MOSKVA – Lima tahun pasca-kudeta berdarah pada Februari 2011 yang disokong intervensi Pakta Pertahanan Atlantik Utara (NATO), Libya dianggap tak lagi punya masa depan yang independen.
Anggapan itu datang dari Ahmed Khadafi al-Dam, mantan jenderal yang juga sepupu mendiang pemimpin Libya, Muammar Khadafi, di mana kini Libya disebut sebagai negara boneka yang “menghamba” pada NATO.
Libya, negara yang dulunya diklaim Al-Dam, merupakan negara makmur dan paling maju di Afrika, kini luluh lantak dan pemerintahannya sekarang, dijalankan para teroris dan mafia yang “disetir” negara-negara barat.
“Dulu Libya jadi salah satu negara yang memimpin Afrika dan punya reputasi internasional yang solid.
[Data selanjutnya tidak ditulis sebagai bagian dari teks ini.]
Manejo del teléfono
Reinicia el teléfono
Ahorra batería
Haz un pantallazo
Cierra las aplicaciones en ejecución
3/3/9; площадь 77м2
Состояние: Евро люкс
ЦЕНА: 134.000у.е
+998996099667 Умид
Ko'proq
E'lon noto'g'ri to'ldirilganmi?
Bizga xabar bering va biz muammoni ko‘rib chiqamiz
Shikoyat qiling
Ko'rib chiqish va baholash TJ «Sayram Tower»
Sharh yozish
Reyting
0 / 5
Setelah kudeta, Libya menjadi budak dan dipermalukan,” sebut Al-Dam dalam wawancaranya dengan Russia Today yang disitat Sputnik, Jumat (19/2/2016).
“Kini masa depan (Libya) ada di tangan pihak asing. Kami melewati masa-masa penuh luka, air mata, kematian di mana-mana dan kehilangan moral. Sekarang setelah lima tahun, kita menyaksikan hasil dari revolusi yang didukung NATO,” tambahnya.
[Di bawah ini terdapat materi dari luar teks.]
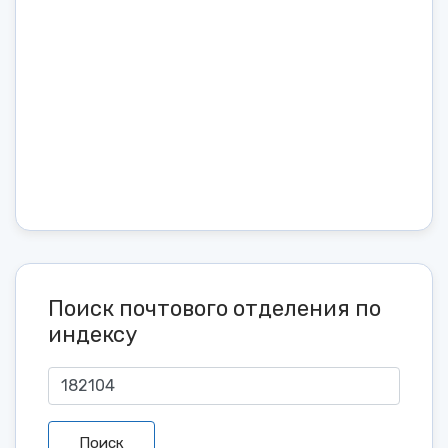
Поиск почтового отделения по
индексу
Поиск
Kekerasan meningkat dan kematian warga sipil terjadi di mana-mana. Sementara kala revolusi itu pecah pada 2011 lalu, Khadafi diklaim tak punya kekuatan untuk melawan, karena kekuatan negara ada di tangan rakyat yang diwakili kongres dan komite-komite sipil.
“Tidak ada diktator atau tirani di Libya. Rakyat-lah yang mampu mengubah semua hal yang tak mereka sukai. Mereka punya dana dan senjata. Sekarang Libya disulap jadi tempat persemaian mafia global yang bersekongkol.,” sambung Al-Dam lagi.
“Para teroris keluar-masuk Libya dengan pesawat yang dilindungi barat. Pesawat-pesawat tempur dan misil-misil barat melindungi mereka yang datang ke Libya pada 2011, mengaku sebagai para muslim sejati,” tuntasnya.